In an earlier case,
Michigan v. Summers, decided in the early 1980s, the Supreme Court held that when police are
executing a search warrant the police are entitled to temporarily hold
people they discover on the premises even if they do not have a reason
to suspect them of engaging in any wrongdoing.
This issue was tested in 2005 when police in Wyandanch, NY arrested a man,
Chunon Bailey, even though he had already left the premises before any
police arrived to search the building. Furthermore, Mr. Bailey was not
stopped on the property in question, but was instead found a mile away
from the house. Police officers who stopped Bailey found evidence that
linked him to drugs and a weapon found in the house they were sent to search.
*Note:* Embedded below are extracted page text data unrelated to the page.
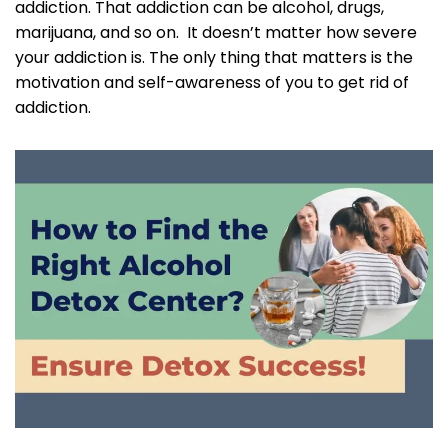
addiction. That addiction can be alcohol, drugs,
marijuana, and so on. It doesn’t matter how severe
your addiction is. The only thing that matters is the
motivation and self-awareness of you to get rid of
addiction.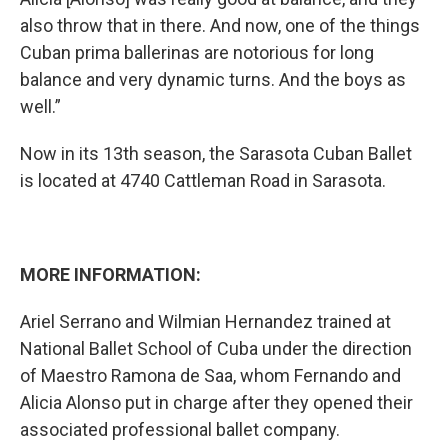
also throw that in there. And now, one of the things
Cuban prima ballerinas are notorious for long
balance and very dynamic turns. And the boys as
well.”
Now in its 13th season, the Sarasota Cuban Ballet
is located at 4740 Cattleman Road in Sarasota.
MORE INFORMATION:
Ariel Serrano and Wilmian Hernandez trained at
National Ballet School of Cuba under the direction
of Maestro Ramona de Saa, whom Fernando and
Alicia Alonso put in charge after they opened their
associated professional ballet company.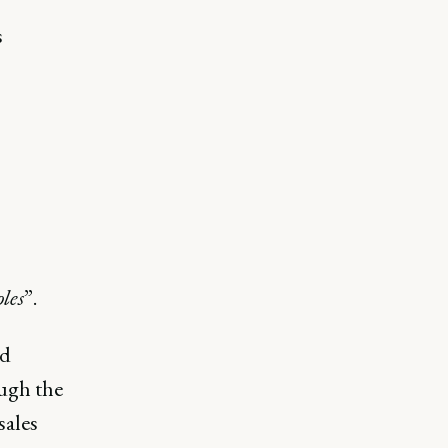
s
les
”.
nd
ough the
sales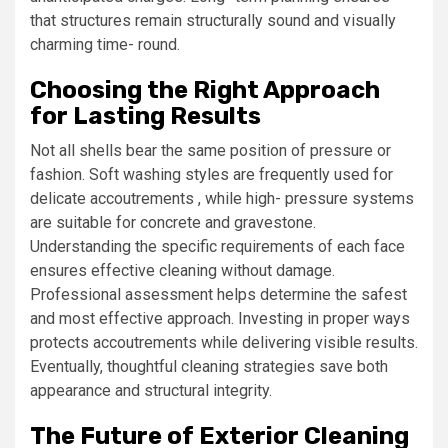
that structures remain structurally sound and visually
charming time- round.
Choosing the Right Approach
for Lasting Results
Not all shells bear the same position of pressure or
fashion. Soft washing styles are frequently used for
delicate accoutrements , while high- pressure systems
are suitable for concrete and gravestone.
Understanding the specific requirements of each face
ensures effective cleaning without damage.
Professional assessment helps determine the safest
and most effective approach. Investing in proper ways
protects accoutrements while delivering visible results.
Eventually, thoughtful cleaning strategies save both
appearance and structural integrity.
The Future of Exterior Cleaning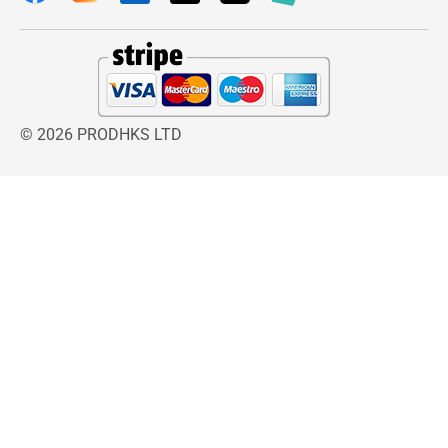
© 2026 PRODHKS LTD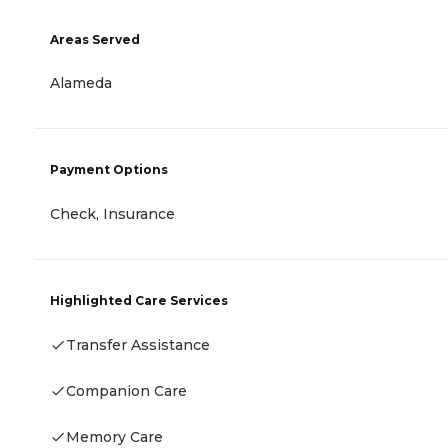
Areas Served
Alameda
Payment Options
Check, Insurance
Highlighted Care Services
Transfer Assistance
Companion Care
Memory Care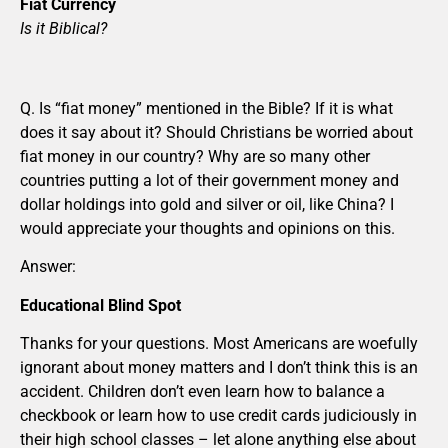
Fiat Currency
Is it Biblical?
Q. Is “fiat money” mentioned in the Bible? If it is what
does it say about it? Should Christians be worried about
fiat money in our country? Why are so many other
countries putting a lot of their government money and
dollar holdings into gold and silver or oil, like China? I
would appreciate your thoughts and opinions on this.
Answer:
Educational Blind Spot
Thanks for your questions. Most Americans are woefully
ignorant about money matters and I don’t think this is an
accident. Children don’t even learn how to balance a
checkbook or learn how to use credit cards judiciously in
their high school classes – let alone anything else about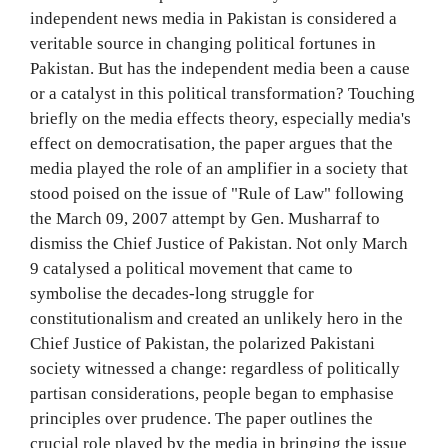
independent news media in Pakistan is considered a
veritable source in changing political fortunes in
Pakistan. But has the independent media been a cause
or a catalyst in this political transformation? Touching
briefly on the media effects theory, especially media's
effect on democratisation, the paper argues that the
media played the role of an amplifier in a society that
stood poised on the issue of "Rule of Law" following
the March 09, 2007 attempt by Gen. Musharraf to
dismiss the Chief Justice of Pakistan. Not only March
9 catalysed a political movement that came to
symbolise the decades-long struggle for
constitutionalism and created an unlikely hero in the
Chief Justice of Pakistan, the polarized Pakistani
society witnessed a change: regardless of politically
partisan considerations, people began to emphasise
principles over prudence. The paper outlines the
crucial role played by the media in bringing the issue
On Tuesday, the Court voted 6-3 to refuse to extend the principle laid
out in 1981 to the facts of the present case. The justices agreed that
the distance, in both time and geography, were too great to allow police
the same authority found in the previously decided case. Justice Kennedy
wrote that the practical necessities for why an officer might need to
detain someone on the premises during a search disappear when that person
is a great distance from the scene of the search.
Kennedy elaborated on the problem with allowing such a detention away from
the premises. He said that the extraordinary intrusion on personal liberty
would be even greater in such a circumstance given that the person would
be stopped in public and then be forced to go back to the premises of
the search, giving an outward appearance that the subject had been arrested.
The case resulted in a very odd voting alliance among the justices. Besides
Kennedy, Roberts, and Scalia joined with Justices Ginsburg, Sotomayor
and Kagan to form the majority. Thomas and Alito, two staunch conservatives,
joined Justice Breyer in dissenting.